## Exercise prompt
Work through the lines below and count those holding "運転寿命延伸トレーニング事業"; reply with the number only.

## Data excerpts
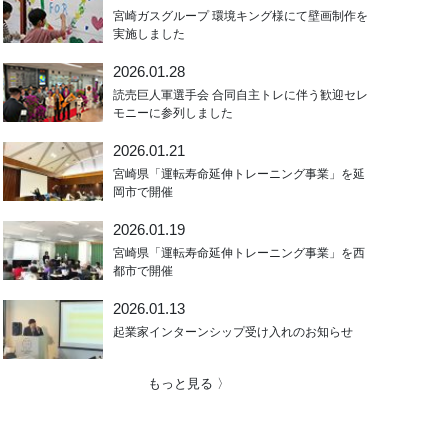
宮崎ガスグループ 環境キング様にて壁画制作を
実施しました
2026.01.28
読売巨人軍選手会 合同自主トレに伴う歓迎セレ
モニーに参列しました
2026.01.21
宮崎県「運転寿命延伸トレーニング事業」を延
岡市で開催
2026.01.19
宮崎県「運転寿命延伸トレーニング事業」を西
都市で開催
2026.01.13
起業家インターンシップ受け入れのお知らせ
もっと見る 〉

## Response area
2